What is required → The result should be an exact copy of the lines from the one with "Dental Focus Marketing (179, 2555)" through the last line of the data below, both included.

* * * * * * * * *

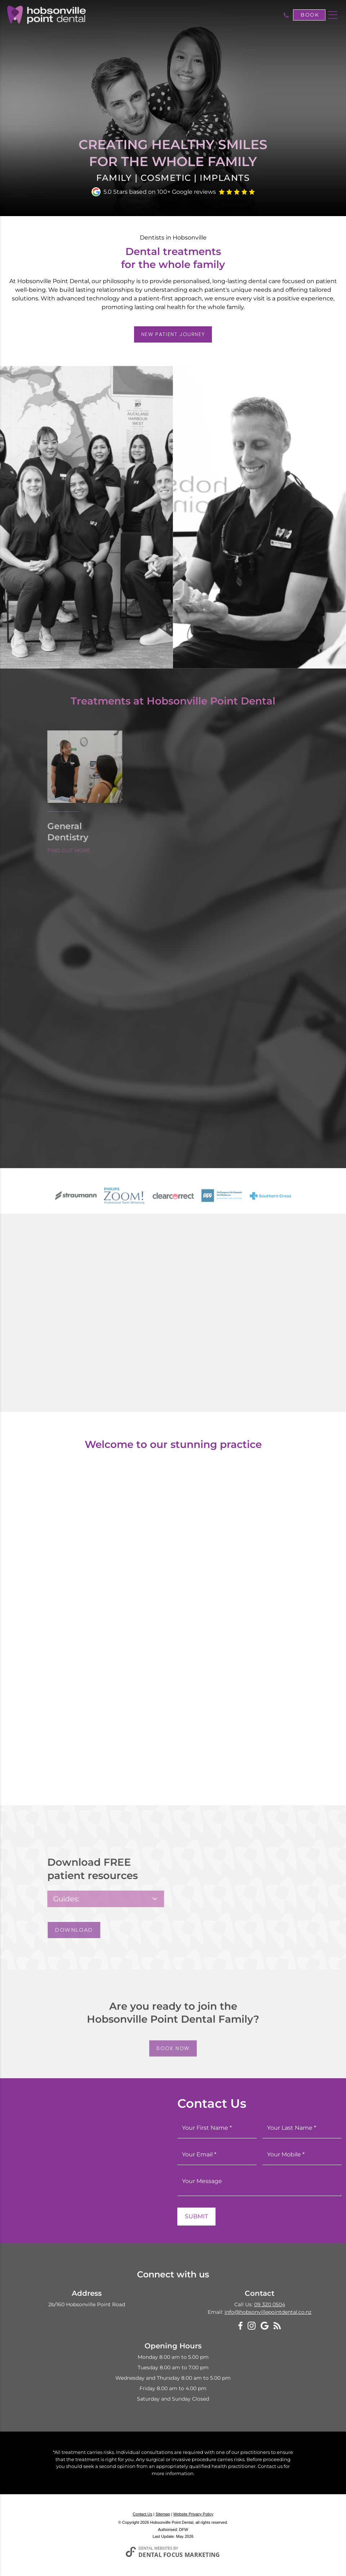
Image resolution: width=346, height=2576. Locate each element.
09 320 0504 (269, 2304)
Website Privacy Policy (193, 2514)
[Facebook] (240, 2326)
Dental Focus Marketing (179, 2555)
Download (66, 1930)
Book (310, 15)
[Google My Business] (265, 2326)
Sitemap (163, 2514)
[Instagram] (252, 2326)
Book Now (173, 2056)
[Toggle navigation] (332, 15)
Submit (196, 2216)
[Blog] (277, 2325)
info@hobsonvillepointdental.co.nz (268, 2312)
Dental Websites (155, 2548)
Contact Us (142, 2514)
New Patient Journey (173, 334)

* * * * * * * * *

Result of the task →
Dental Focus Marketing (179, 2555)
Download (66, 1930)
Book (310, 15)
[Google My Business] (265, 2326)
Sitemap (163, 2514)
[Instagram] (252, 2326)
Book Now (173, 2056)
[Toggle navigation] (332, 15)
Submit (196, 2216)
[Blog] (277, 2325)
info@hobsonvillepointdental.co.nz (268, 2312)
Dental Websites (155, 2548)
Contact Us (142, 2514)
New Patient Journey (173, 334)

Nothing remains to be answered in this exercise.